The Fibreculture Journal is a peer reviewed international journal that encourages critical and speculative interventions in the debate and discussions concerning information and communication technologies and their policy frameworks, network cultures and their informational logic, new media forms and their deployment, and the possibilities of socio-technical invention and sustainability. The Fibreculture Journal encourages submissions that extend research into critical and investigative networked theories, knowledges and practices.
What Now? : The Imprecise and Disagreeable Aesthetics of Remix
It became a minor phenomenon during 2007. By September 2009 it was a virus out of control. Described in Wired as a ‘popular internet meme’ (Wortham, 2008), the obsessive serial mash-up of a key sequence from Oliver Hirschbiegel’s 2004 film of the last days of Adolf Hitler, Der Untergang (The Downfall), is suggestive of the cultural logic of the contemporary formation known as remix. Remix culture is comprised of what could loosely be termed amateurs and professionals engaged in the practice of creatively re-using found material. The distinction is useful in identifying the aesthetic and material differences between dedicated intermedia remix artists (Negativland, Martin Arnold, Craig Baldwin, Soda_Jerk), artists who incorporate elements of remix into a broader audiovisual practice (Philip Brophy, Candice Breitz, Christian Marclay, John Zorn) and the vernacular audio-visual mash-up/remake/dub/scratch aesthetics associated with a broad range of online practices. The domestication of audio-visual literacies in the digital age has meant that the processes of sampling, editing and compositing – once the province of dedicated adepts – have become second nature for a generation weaned on computers and digital technology. Audio-visual remix attests to a utilitarian competence in ‘writing’ for the communications paradigm of the internet and networked conditions that Gregory L. Ulmer famously termed ‘electracy’; a concept that prioritises the notion of the ‘remake’ and the use of found material (Ulmer, 1989, 1994, 2005, Tofts, 1996). As well, this pervasive cultural competence (in Chomsky’s linguistic sense of the term) attests to the dramatic distribution of the material means of production into the hands of consumers.

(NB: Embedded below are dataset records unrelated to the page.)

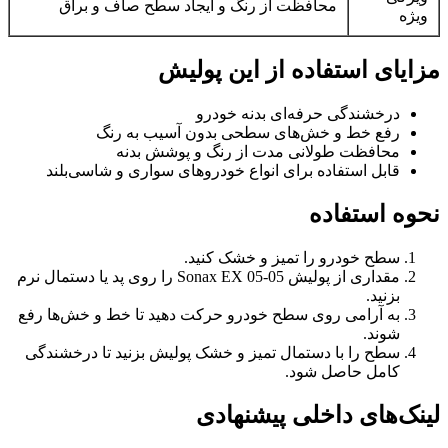
محافظت از رنگ و ایجاد سطح صاف و براق
ویژه
مزایای استفاده از این پولیش
درخشندگی حرفه‌ای بدنه خودرو
رفع خط و خش‌های سطحی بدون آسیب به رنگ
محافظت طولانی مدت از رنگ و پوشش بدنه
قابل استفاده برای انواع خودروهای سواری و شاسی‌بلند
نحوه استفاده
سطح خودرو را تمیز و خشک کنید.
مقداری از پولیش Sonax EX 05-05 را روی پد یا دستمال نرم
بزنید.
به آرامی روی سطح خودرو حرکت دهید تا خط و خش‌ها رفع
شوند.
سطح را با دستمال تمیز و خشک پولیش بزنید تا درخشندگی
کامل حاصل شود.
لینک‌های داخلی پیشنهادی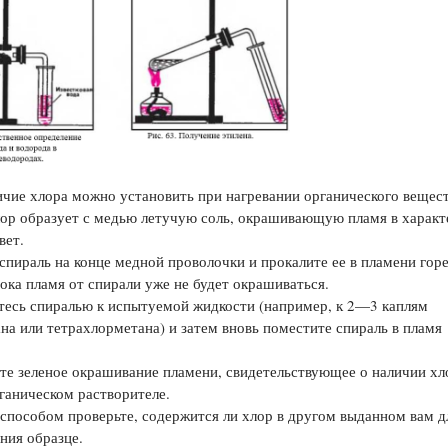
е хлора можно установить при нагревании органического ве­щест
ор образует с медью летучую соль, окрашивающую пла­мя в харак
вет.
спираль на конце медной проволочки и прокалите ее в пла­мени гор
пока пламя от спирали уже не будет окраши­ваться.
тесь спиралью к испытуемой жидкости (например, к 2—3 каплям
на или тетрахлорметана) и затем вновь поместите спи­раль в пламя
е зеленое окрашивание пламени, свидетельствующее о на­личии хл
ганическом растворителе.
способом проверьте, содержится ли хлор в другом выдан­ном вам д
ния образце.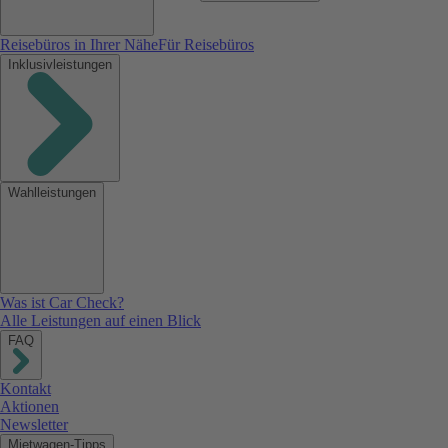
Reisebüros in Ihrer Nähe
Für Reisebüros
Inklusivleistungen
Wahlleistungen
Was ist Car Check?
Alle Leistungen auf einen Blick
FAQ
Kontakt
Aktionen
Newsletter
Mietwagen-Tipps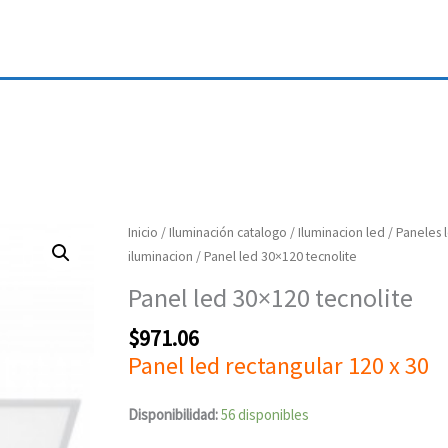
Panel
Inicio
/
Iluminación catalogo
/
Iluminacion led
/
Paneles 
led
iluminacion
/ Panel led 30×120 tecnolite
30x120
Panel led 30×120 tecnolite
tecnolite
cantidad
$
971.06
Panel led rectangular 120 x 30
Disponibilidad:
56 disponibles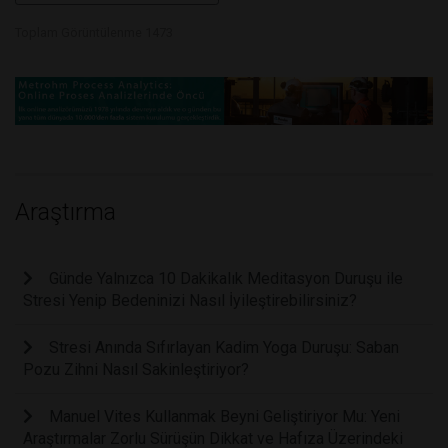
Toplam Görüntülenme 1473
Araştırma
Günde Yalnızca 10 Dakikalık Meditasyon Duruşu ile
Stresi Yenip Bedeninizi Nasıl İyileştirebilirsiniz?
Stresi Anında Sıfırlayan Kadim Yoga Duruşu: Saban
Pozu Zihni Nasıl Sakinleştiriyor?
Manuel Vites Kullanmak Beyni Geliştiriyor Mu: Yeni
Araştırmalar Zorlu Sürüşün Dikkat ve Hafıza Üzerindeki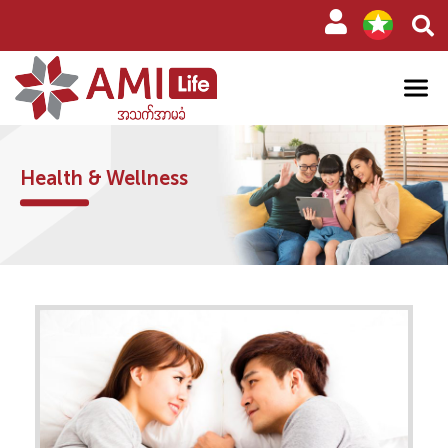
Health & Wellness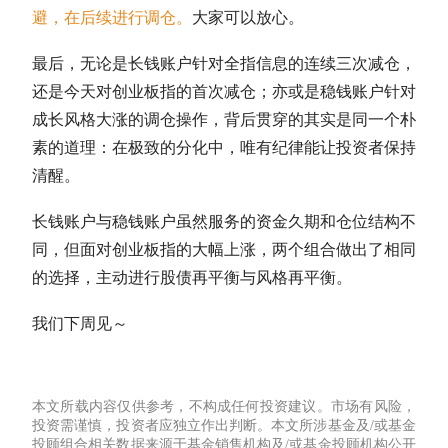
避，在后续进行调仓。
大家可以放心。
最后，无论是长钱账户针对
全指信息
的连续三次减仓，
还是今天对
创业板指
的首次减仓；亦或是稳钱账户针对
成长风格大涨的调仓操作，背后贯穿的其实是同一个朴
素的道理：在极致的分化中，唯有纪律能让投资者保持
清醒。
长钱账户与稳钱账户虽然服务的资金久期和
仓位
结构不
同，但面对
创业板指
的大幅上涨，两个组合做出了相同
的选择，主动进行股债
再平衡
与风格
再平衡
。
我们下周见～
本文所载内容仅供参考，不构成任何投资建议。市场有风险，
投资需谨慎，投资者应独立作出判断。本文所涉基金及/或基金
投顾组合相关数据来源于基金销售机构及/或基金投顾机构公开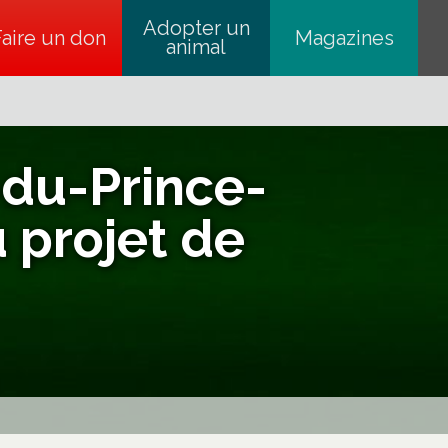
Adopter un
Faire un don
s’ouvre dans un nouvel onglet
Magazines
animal
-du-Prince-
 projet de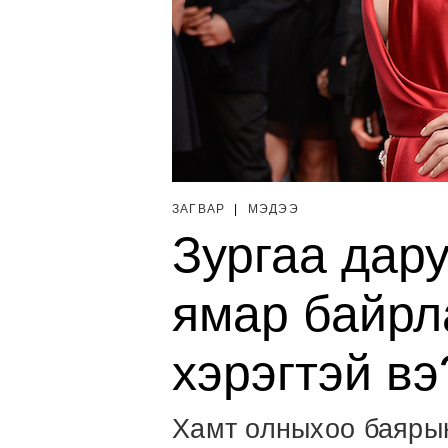
ЗАГВАР
|
МЭДЭЭ
Зургаа дар
ямар байрл
хэрэгтэй вэ
Хамт олныхоо баярын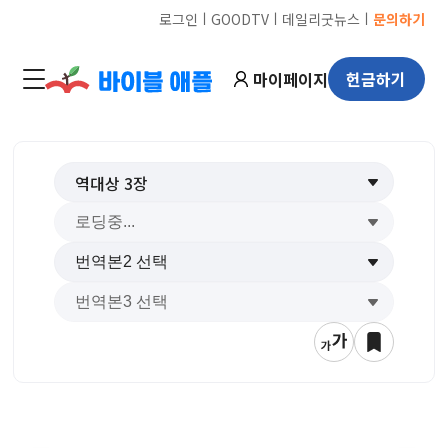
ㅣ
ㅣ
ㅣ
로그인
GOODTV
데일리굿뉴스
문의하기
마이페이지
헌금하기
역대상
3
장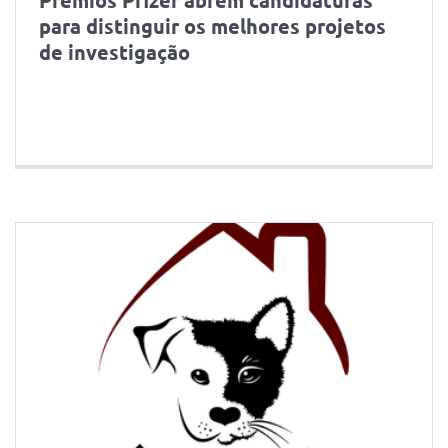
para distinguir os melhores projetos
de investigação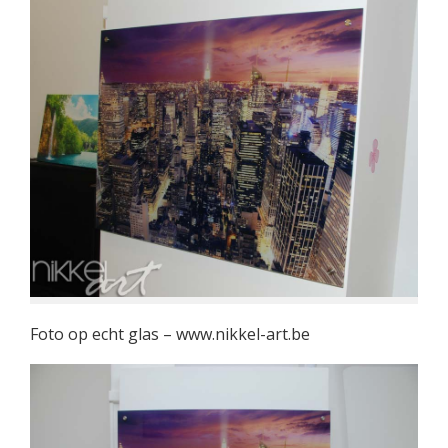
Foto op echt glas – www.nikkel-art.be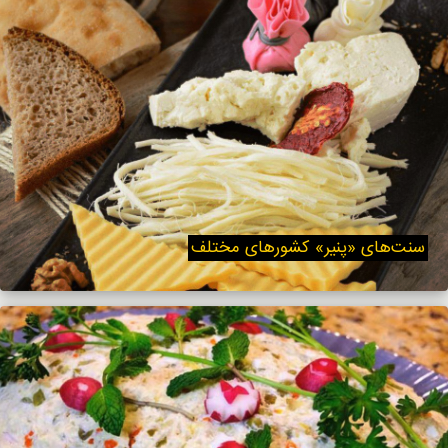
سنت‌های «پنیر» کشورهای مختلف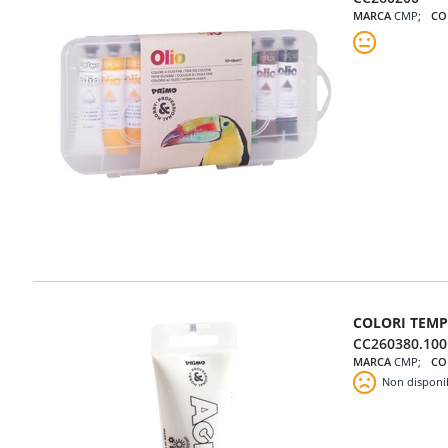
MARCA
CMP
CO
COLORI TEMP
CC260380.100
MARCA
CMP
CO
Non disponi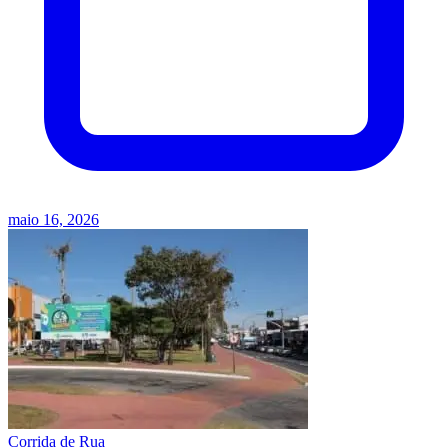
maio 16, 2026
Corrida de Rua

The Downfall meme is a portrait in miniature of the doxa of contemporary remix; namely, the collaborative, socially-networked taste for creatively manipulating work made by someone else. These received ideas presume the assurance of an invisible yet simpatico audience of like-minded, DIY-capable remixers alive to the vertiginous pleasure of knowing that anything labeled a remix is one file in a conjugate (yours, mine, ours) Shareware .zip archive of infinite re-use. In other words, an assurance of many happy returns.  The Downfall meme is a weird internet event in that it has garnered the kind of concentrated anticipation on a singular event usually associated with cult television series, or, more distantly, the narrow band era of broadcast television (see Palmer, 2008). As remix artist and theorist Dan Angeloro has suggested, we are witnessing a ‘popular movement of incredible momentum – the copy/cut/paste logic of contemporary internet culture’ (Angeloro, 2006: 20).